Ils seront tout de même chargés de continuer à réceptionner les ALE 4 — papiers — dont l’utilité pratique m’échappe un peu, je l’avoue compte tenu des moyens électroniques qui seront de toute façon mis en œuvre pour valider l’inscription du prestataire dans la mesure et la réception effective des chèques par le DE.
Pour conclure
Le renouvellement du marché de service est une bonne nouvelle. Même s’il ne faut pas en exagérer la signification, il confirme la volonté wallonne de conserver l’outil ALE.
Mieux, et bien que le chiffre évoqué semble optimiste au vu de la situation actuelle, le Forem envisage une augmentation de l’activité en ALE.
Je ne puis cependant me départir du sentiment désagréable que la dématérialisation des chèques baigne dans un certain flou organisationnel et que les ALE vont devoir, dès le 1er janvier 2023 faire face à un défi communicationnel – et peut être opérationnel – d’ampleur.
Je m’interroge également sur le rôle du prestataire qui voit ses tâches administratives augmenter pour un revenu qui n’évolue pas (ce qui, compte-tenu de l’inflation, signifie qu’il régresse).
Il est regrettable que l’administration se soit peu positionnée sur le layout des chèques ALE. Non pour d’obscures raisons esthétiques mais parce que tout changement du format peut avoir des conséquences sur les machines chargées de “lire” les codes… d’ailleurs barres ou QR ?

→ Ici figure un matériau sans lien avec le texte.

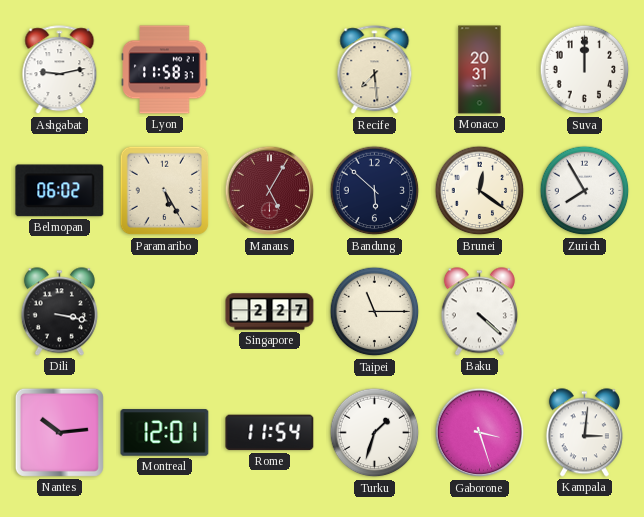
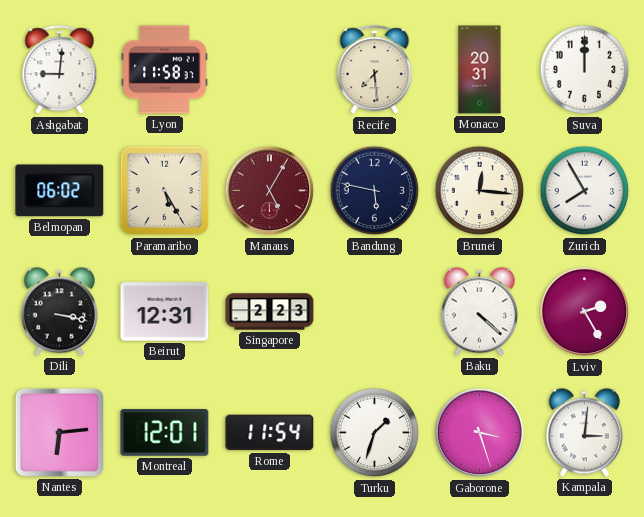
Ashgabat: 9:13 -> 9:01
Bandung: 5:52 -> 5:47
Brunei: 12:21 -> 12:16
Beirut: none -> 12:31
Singapore: 2:27 -> 2:23
Taipei: 11:15 -> none
Lviv: none -> 2:25
Nantes: 10:14 -> 6:14
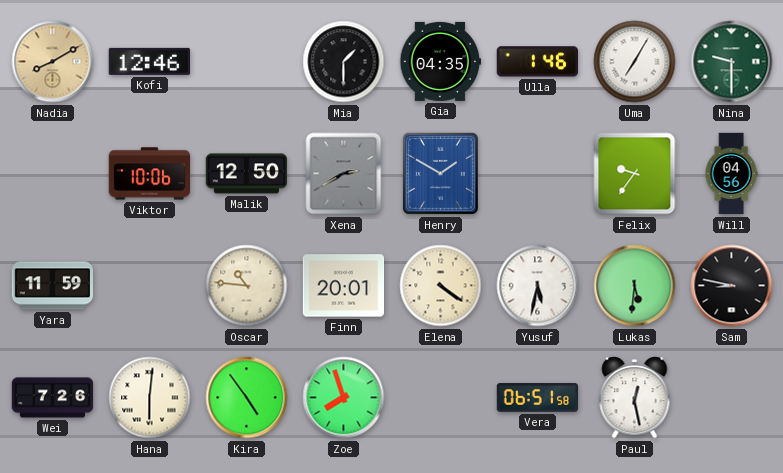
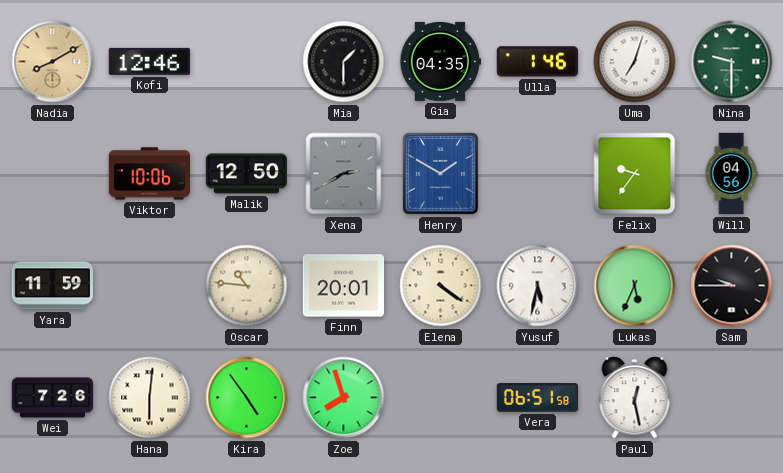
Uma: 7:05 -> 7:03
Lukas: 5:31 -> 5:34
Sam: 8:47 -> 9:45
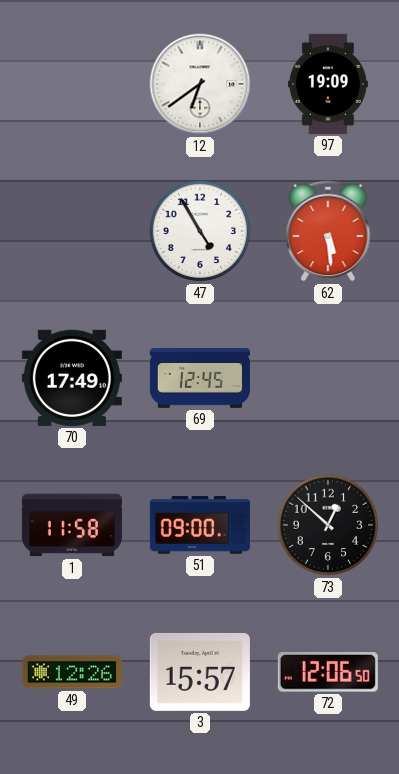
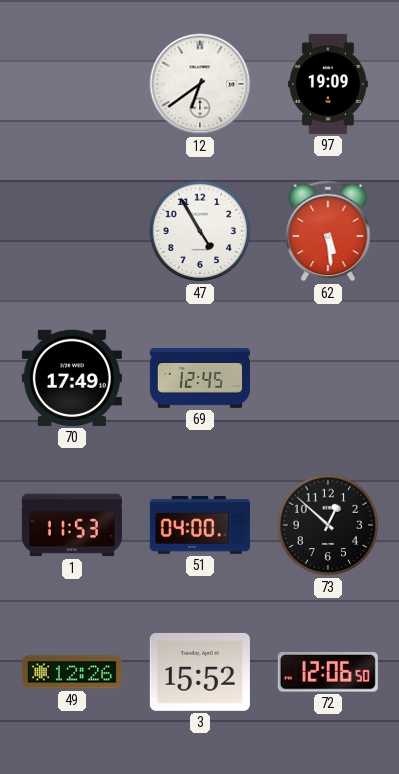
1: 11:58 -> 11:53
51: 09:00 -> 04:00
3: 15:57 -> 15:52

Un réel travail partenarial entre l’administration de tutelle et les ALE, p. ex., à travers des échanges au sein de la PAW, aurait sans doute grandement aidé à améliorer le projet et facilité son adoption.
En attendant, nous ne pouvons qu’inciter nos membres à s’y préparer et à réfléchir, sur base des faibles informations en notre possession, à la meilleure manière d’accompagner cette mutation de nos procédures dans l’intérêt des prestataires comme des bénéficiaires de nos services.
[1] Ça se voit que j’insiste lourdement sur le fait de me les être coltinées attentivement ?
[2] CSC du 16/02/22 — point 1.3.1
[3] Addendum n° 1 au CSC — Q 12.
[4] Idem — Q7.
[5] CSC – point 1.1
[6] Addendum 1 — Q5.
[7] Le Parlement de Wallonie (parlement-wallonie.be)
[8] A.R. du 25.11.1991 portant réglementation du chômage (M. B. 31.12.1991), articles 79, 79bis et 79ter.